Instructions to follow ▸ Once the line containing "ЛОГОПЕД. РИТМИКА" is found in the entries below, restate it and each following line word for word, stopping after the line containing "mois, je l’avais".

======

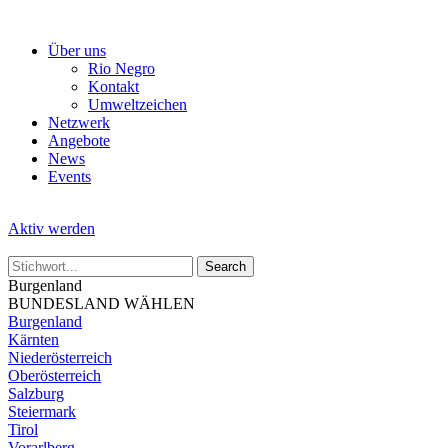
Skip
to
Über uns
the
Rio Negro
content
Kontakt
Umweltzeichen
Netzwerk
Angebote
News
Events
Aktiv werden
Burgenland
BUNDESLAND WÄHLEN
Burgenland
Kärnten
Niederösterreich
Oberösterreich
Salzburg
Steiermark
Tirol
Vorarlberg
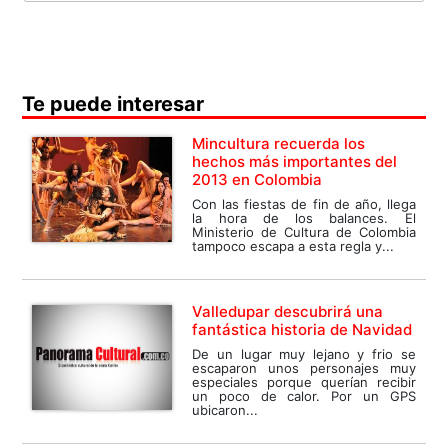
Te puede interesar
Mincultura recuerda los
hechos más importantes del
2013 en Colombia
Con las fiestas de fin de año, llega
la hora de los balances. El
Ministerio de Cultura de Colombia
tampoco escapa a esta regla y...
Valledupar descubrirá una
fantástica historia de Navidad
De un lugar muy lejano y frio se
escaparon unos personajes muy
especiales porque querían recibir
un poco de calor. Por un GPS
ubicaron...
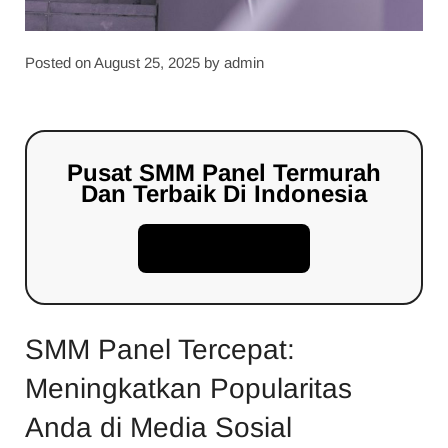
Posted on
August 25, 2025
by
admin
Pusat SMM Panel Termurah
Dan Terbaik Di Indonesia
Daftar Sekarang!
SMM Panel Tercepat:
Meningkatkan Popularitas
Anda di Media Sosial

======

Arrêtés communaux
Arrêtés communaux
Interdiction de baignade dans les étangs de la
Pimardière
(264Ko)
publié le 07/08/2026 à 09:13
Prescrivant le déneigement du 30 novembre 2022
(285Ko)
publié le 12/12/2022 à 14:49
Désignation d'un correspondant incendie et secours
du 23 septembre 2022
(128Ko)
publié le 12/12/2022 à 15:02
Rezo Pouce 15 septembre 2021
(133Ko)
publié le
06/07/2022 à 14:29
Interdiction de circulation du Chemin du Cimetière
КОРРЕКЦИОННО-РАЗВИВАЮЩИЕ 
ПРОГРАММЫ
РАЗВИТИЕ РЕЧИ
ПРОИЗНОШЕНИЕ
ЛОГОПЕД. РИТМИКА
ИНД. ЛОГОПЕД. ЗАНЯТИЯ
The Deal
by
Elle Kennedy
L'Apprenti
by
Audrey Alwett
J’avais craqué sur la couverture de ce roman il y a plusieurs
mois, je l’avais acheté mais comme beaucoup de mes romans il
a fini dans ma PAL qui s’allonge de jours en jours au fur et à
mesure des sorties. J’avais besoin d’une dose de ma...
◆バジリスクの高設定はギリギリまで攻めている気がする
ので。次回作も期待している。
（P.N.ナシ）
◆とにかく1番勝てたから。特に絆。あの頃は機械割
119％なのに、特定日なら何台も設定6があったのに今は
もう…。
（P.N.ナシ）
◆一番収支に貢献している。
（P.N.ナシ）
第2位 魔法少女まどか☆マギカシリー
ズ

======

Result of this exercise ▸
ЛОГОПЕД. РИТМИКА
ИНД. ЛОГОПЕД. ЗАНЯТИЯ
The Deal
by
Elle Kennedy
L'Apprenti
by
Audrey Alwett
J’avais craqué sur la couverture de ce roman il y a plusieurs
mois, je l’avais acheté mais comme beaucoup de mes romans il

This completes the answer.